Advanced malware detection may not help
While there have been rapid advances in malware detection, today’s solutions offer just part of the solution. Mantin explains, “Various anti-virus approaches, signature-based, heuristics-based (sometimes referred to as behavioral) or sandboxing – all have their pros and cons, and more importantly, all have their blind spots. Signature-based detection is backward looking by nature, heuristic methods are prone to false positives and false negatives, and sandbox methods are, in many cases, defeated by anti-virtualization/anti-sandbox technology. While combining these methods improve the threat detection rate, this does not change the overall picture, that some threats will cross the perimeter, infect endpoints and crawl their way into the data systems.”
Mantin further suggests that a new attitude is required by company executives responsible for security, “As seen recently when the cyber expert of a known cyber vendor got hacked, this is yet another example that no organization is immune to infection, and every CISO must assume that the attacker has a foothold in his organization and is crawling around looking for ways to spread and steal data.”

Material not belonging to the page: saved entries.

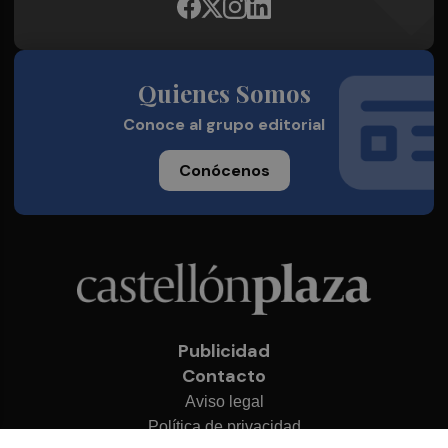
Quienes Somos
Conoce al grupo editorial
Conócenos
Publicidad
Contacto
Aviso legal
Política de privacidad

All of which indicates that the best defense is for enterprises to adopt a perpetual state of paranoia within their operations, co-operate and share information on malware detection. This state of mind would prompt them to adopt more secure checks and balances. This would go a long way towards closing off the weak points hackers target to get their code installed inside the organizations. For the moment at least, it is the users who will have to shoulder the burden of paranoia and keep themselves informed on the latest threats.
Increasingly, the companies offering solutions to protect users are the new battleground for those of malicious intent. As these enterprises grapple with the rise of supply chain attacks, and until they catch up, users are left wandering a murky world, wondering whether they can indeed trust the ‘Trusted Source”.